In my work as a home stager I often have to explain to clients that when they get too familiar with their home, they stop "seeing" it as it really is, and become blind to things that strangers would notice right away. Things like excess clutter, dirty or damaged property, poor traffic paths...
If you've had your space for a while, take a look at it with new eyes - the eyes of your customers, clients, or patients. What do they see when they first come in? How do they move through your space? What do things look like from their vantage points?
Start with the exterior of your building. Is it clean and well-maintained? If you have control over the exterior, for heaven's sake don't let it get dirty, cobwebby, or run-down. If you lease, cultivate a good relationship with your landlord, and convey to them that keeping things looking great is good for your business - and what's good for your business is good for THEIR business.
Is the entryway easy to access? Physical challenges aren't restricted to those in wheelchairs: doors that are too heavy or cumbersome are a challenge for any with poor strength, and entryways that are too confined for heavy foot traffic make people feel uncomfortable.
Is there a place to sit down and remove shoes or boots? And are there ample places to put boots, coats, and bags (if necessary)? My personal pet peeve is offices that request I remove my boots, then make me stand in a puddle of melting slush while I try to figure out where the #%$& I'm supposed to put them...
What's the temperature like? Too warm? Too cold? Cold waiting rooms and offices are the bane of my existence; nothing says "I don't care about your comfort" more than an interior climate that's frigid or boiling.
Does your office have a smell? That may sound like a weird question, but I'm always amazed at the number of health care offices, say, that smell too "medical" (i.e. like the inside of a Band-aid box). And many people these days are affected by chemical sensitivities, so harsh artificial air fresheners or perfumes are a big no-no.
What's the lighting like? Is it bright enough to read by while waiting, or is it too glaring? If you have office staff, do they feel refreshed and energized at the end of the day, or are they dragged down by poor task lighting and canned indoor air? My least favorite optometrist's office had lighting that would have been great to have sex by (i.e. enough to see, but just barely), but was brutal for a waiting room - I always left with raging migraines from squinting at my magazines.
Actually sit in your waiting room seats. Are they comfortable? Are they too close together? Do you honestly know how full your waiting room gets at its fullest? Are the chairs easy to get into and out of? Firm seats with arm rests are ideal, especially if you serve aging populations. Avoid too soft and comfy and low (think: overstuffed sofas bad).

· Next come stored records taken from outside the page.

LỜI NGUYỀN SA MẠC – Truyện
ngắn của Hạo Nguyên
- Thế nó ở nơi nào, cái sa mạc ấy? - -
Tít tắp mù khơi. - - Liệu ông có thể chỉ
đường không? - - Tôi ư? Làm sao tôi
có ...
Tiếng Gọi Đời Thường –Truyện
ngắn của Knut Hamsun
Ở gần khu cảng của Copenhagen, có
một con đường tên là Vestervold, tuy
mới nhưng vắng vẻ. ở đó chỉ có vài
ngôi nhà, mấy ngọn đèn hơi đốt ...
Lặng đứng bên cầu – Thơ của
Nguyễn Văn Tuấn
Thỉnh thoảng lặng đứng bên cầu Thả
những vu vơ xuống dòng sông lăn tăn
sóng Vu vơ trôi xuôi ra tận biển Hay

Please re-think playing the radio over your office's sound system. I have never found commercial radio to be calming or restful (and surely you want your clients to be calm and rested!). Soft, New Age music might seem an appealing alternative, but becomes nauseous after several hours. The best solution I ever experienced was a family doctor who made note of each patient's musical preferences during their initial visit, and pre-programmed her office stereo (via her laptop) every morning to play their favorites at around the time when each patient could be expected to be in the waiting room. She never made anyone wait more than ten minutes (really!), so there wasn't any opportunity for conflict of musical tastes. I miss her very much (I just moved to a new city, which in retrospect was a very stupid idea, in this day and age of GP shortages)... :(
Head to your inner office/consulting room/treatment room, and spend some time sitting or lying where your customers have to sit or lie. Do they have something interesting to look at? (And those stained ceiling tiles don't count.) The most beautiful acoustic tile treatment I ever saw was at a friend's Reiki office, where she suspended lengths of green silk in great billows across the entire ceiling.
If your clients have to undress, do you have someplace for them to hang their clothes? Personally, I don't like rolling my nice suits into a ball on top of the only chair in the room.

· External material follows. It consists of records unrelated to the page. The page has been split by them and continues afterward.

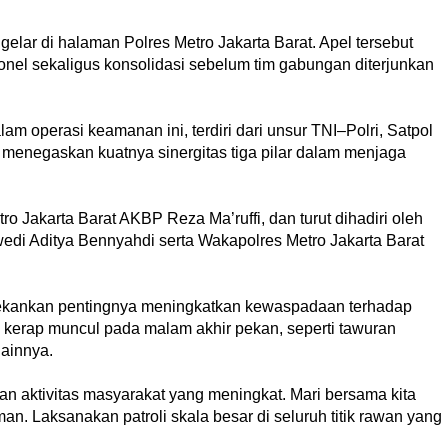
gelar di halaman Polres Metro Jakarta Barat. Apel tersebut
nel sekaligus konsolidasi sebelum tim gabungan diterjunkan
m operasi keamanan ini, terdiri dari unsur TNI–Polri, Satpol
 menegaskan kuatnya sinergitas tiga pilar dalam menjaga
ro Jakarta Barat AKBP Reza Ma’ruffi, dan turut dihadiri oleh
edi Aditya Bennyahdi serta Wakapolres Metro Jakarta Barat
ekankan pentingnya meningkatkan kewaspadaan terhadap
kerap muncul pada malam akhir pekan, seperti tawuran
lainnya.
 aktivitas masyarakat yang meningkat. Mari bersama kita
. Laksanakan patroli skala besar di seluruh titik rawan yang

I hope you get the idea. I'm not even going to mention bathrooms. (Just wait until my next post.) You probably designed your office space for your own tastes and preferences; just don't forget that you are playing "host" to the people who are paying all your bills...
(And speaking of bills... if you want repeat customers, try and make it easy for them to pay you. I don't mean offering multiple payment options; I mean, giving them a place to write a cheque or input their next appointment into their Day-Timer. Please. Juggling a purse on top of one's knees is a circus act, not the proper way to end a visit.)